For the past three days I haven’t had a drink, a line coke, or pills. It feels like agony ripping from the inside trying to pull me back in. This is the fourth day I haven’t touched anything and I thought it would get better.
It wasn’t some dramatic decision. It just happened. Like my body had hit a wall. Like my skin finally screamed, no more.But I know it wasn’t that. It was him.
Knox.
And now here I am — stuck between two hells: the one where I used, and the one where I don't.
The worst part is how quiet everything is besides the noise in my head has been replaced with static. I keep waiting for it to clear, but it doesn’t.
I force myself into the shower. The water is too hot. I turn it cold. Then hot again. I don’t know what I want. I scrub myself raw, but I still feel dirty.
When I get out, I dress in jeans and an oversized sweater. Something soft. Something that doesn't cling.

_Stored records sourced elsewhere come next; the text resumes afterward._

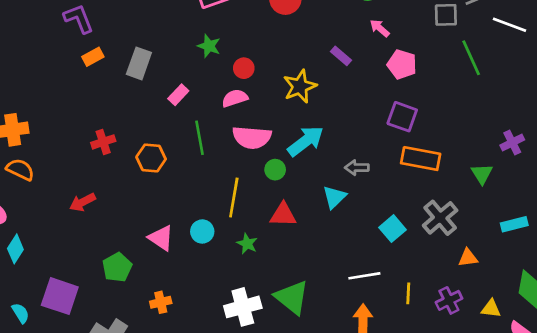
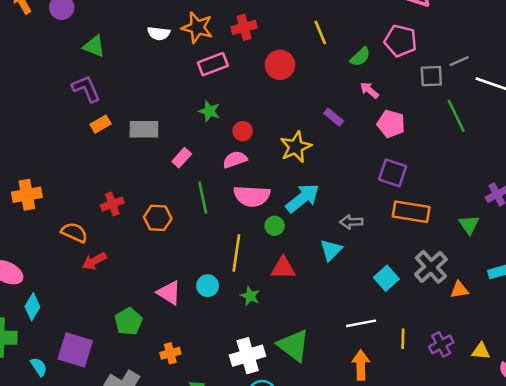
gray rectangle: (139, 63) -> (144, 129), turned 72
orange semicircle: (20, 170) -> (74, 232), moved
orange triangle: (468, 258) -> (459, 290), moved

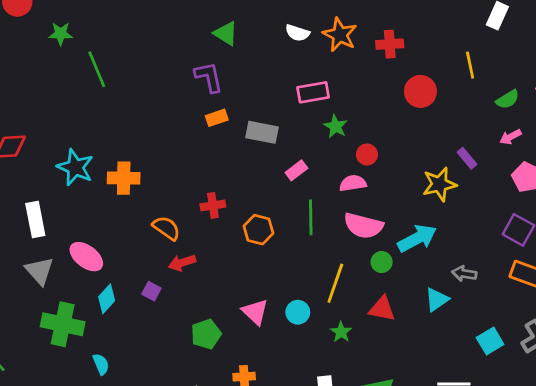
pink rectangle: (213, 64) -> (313, 92), moved
pink arrow: (369, 90) -> (511, 137), turned -78
yellow star: (296, 147) -> (439, 184), moved
purple square: (75, 350) -> (151, 291), moved, size x0.5

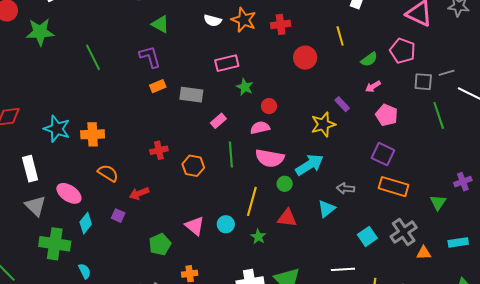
green star: (61, 34) -> (40, 32), size x1.6
green line: (97, 69) -> (93, 57), moved
orange semicircle: (166, 228) -> (108, 173), moved

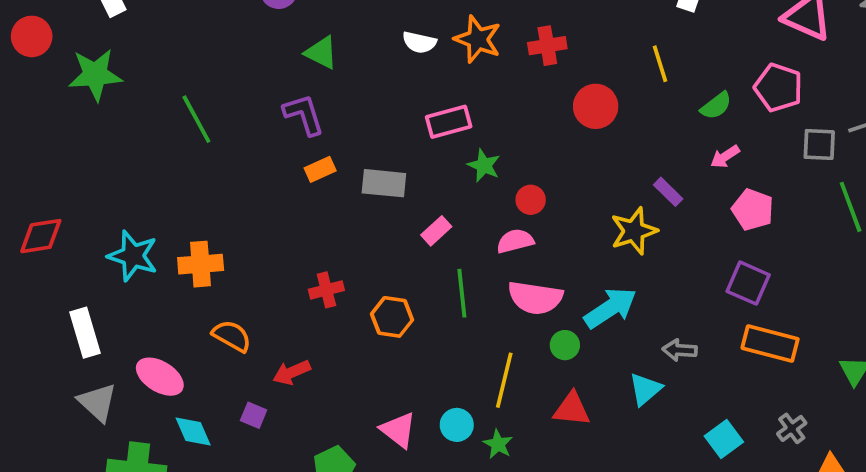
cyan diamond: (86, 223) -> (193, 432), turned -60
gray cross: (404, 232) -> (792, 428), size x0.6
green star: (258, 237) -> (498, 444), moved

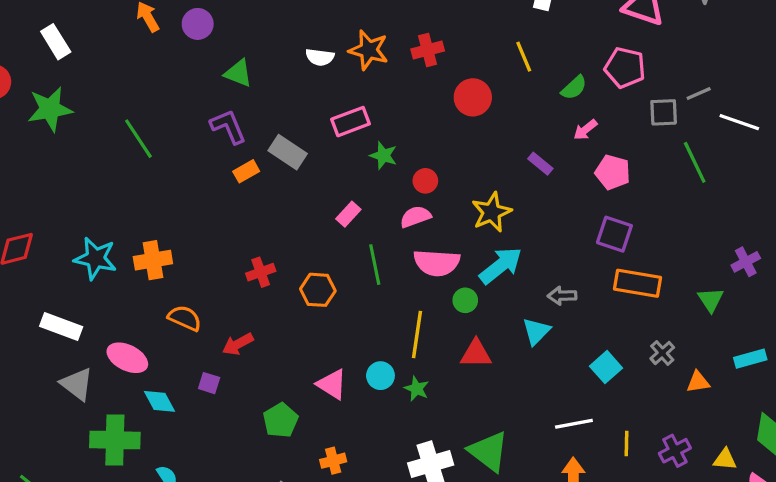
gray rectangle: (384, 183) -> (288, 152), moved, turned 33
yellow star: (634, 231) -> (492, 212), moved
white rectangle: (85, 333) -> (61, 326), turned -48

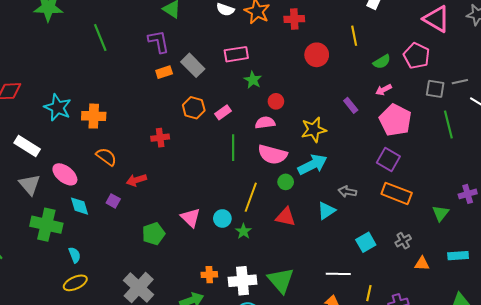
pink pentagon: (613, 172) -> (395, 120), size x1.4
orange hexagon: (318, 290) -> (194, 108), moved
orange cross: (333, 461) -> (209, 275), moved

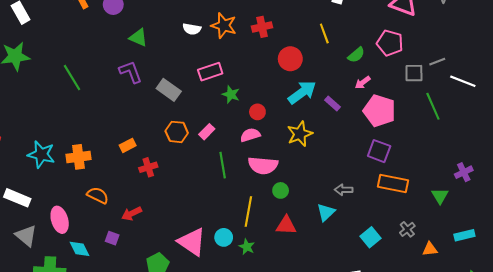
orange rectangle: (164, 72) -> (128, 145), moved
cyan arrow: (312, 165) -> (302, 92), moved
pink ellipse: (65, 174) -> (60, 220), turned 45
pink triangle: (191, 218) -> (192, 242), size x1.4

I glance at myself in the mirror. I look tired. But underneath the exhaustion, there’s something else.
Something... alive.
And it scares me.
I make it to the Velvet Room by 5:30 p.m. I’m early again.
That’s new.
Jazz is already there, doing inventory. “You’re glowing,” she says with a smile placing a box on the floor.
I blink at her. “What?”
“You just look... lighter.”
I shrug. “Must be the fluorescent lighting.”
She doesn’t push. Just hands me the clipboard and walks off.
The night starts slow. It’s Tuesday. The crowd is half-full, mostly suits and the lonely. People who want to be seen without having to talk too much.
I like these nights. There’s room to breathe. Not that many people.
I’m pouring a drink when I feel him. Knox. He’s sitting at the same stool he always chooses now. Like it’s his.
I pretend not to notice. I finish the drink and serve it. I wipe down the counter. I pour another order. I do everything but look at him.
But I feel his eyes.
Eventually, I walk over. “Seriously?” I say.
“I’m just here for a drink.”
“You have a whole city of bars and a black card.”
He grins. “This one has better company.”
I sigh. “What do you want, Knox?”
He shrugs. “To see if you’re okay.”
“I’m working.”
“I noticed.”
He’s drinking soda tonight. No alcohol.
I raise an eyebrow. “Not drinking?”
“Didn’t feel like it.”
I cross my arms. “You just like watching me squirm?”
He places his elbows on the bar and leans forward. “No. I like watching you fight.”
That hits something deep.
He adds, “I see you’re not wearing eyeliner.”
“I ran out.”
“You’re prettier without it.”
I roll my eyes. “Are you trying to piss me off?”
“Sometimes the truth does that.”
I lean in slightly. “What are you doing here, Knox? Really?”
He looks at me — really looks at me — and says, “I don’t know.”
And somehow, I believe him.
We fall into silence. Comfortable. Tense. Real.
Then he says, “Want to get out of here?”
“What?”
He rolls his eyes. “Not like that. Just... away from this place. For a little while.”
I stare at him and I can see he means it.
No agenda.
Just escape.
The idea is so foreign that I almost laugh.
Instead, I nod. “Give me an hour before closing time.”
By 2:30 a.m., we’re in his black Pagani, windows down, music low. He drives with one hand on the wheel, the other resting loosely on his thigh. I don’t know where we’re going.
We end up at a lookout point above the city. The skyline stretches in front of us, glittering and endless. It’s quiet. Peaceful. I step out of the car and lean against the hood. He joins me.
We say nothing for a while. Just breathe. The silence is clean.
Finally, I say, “I think I’m losing it.”
“You’re not.”
“I haven’t slept right in weeks. I barely eat. I’ve been sober for four days and it feels like my skin is turning inside out.”
“That means you’re waking up.”
“I don’t know who I am when I’m awake.”
He looks at me. “You’re someone who still shows up.”
I scoff. “Barely.”
“Still counts.”
Then I whisper, “I don’t know how to do this without falling apart.”
“Then fall apart.”
I turn to him. “What?”
“You don’t have to hold it together for anyone.”
Tears sting my eyes. I blink fast. “No one’s ever said that to me.”
“They should have.”
We’re quiet again. The wind brushes my hair across my cheek. Knox reaches out and tucks it behind my ear. His touch is light. Careful. Like he knows how fragile I feel. I lean into it without meaning to. He lets me. And for a moment, I don’t feel broken. I just feel human.
I can’t lie to myself and tell myself it’s not because of him being here with me. Because for the first time, someone showed up.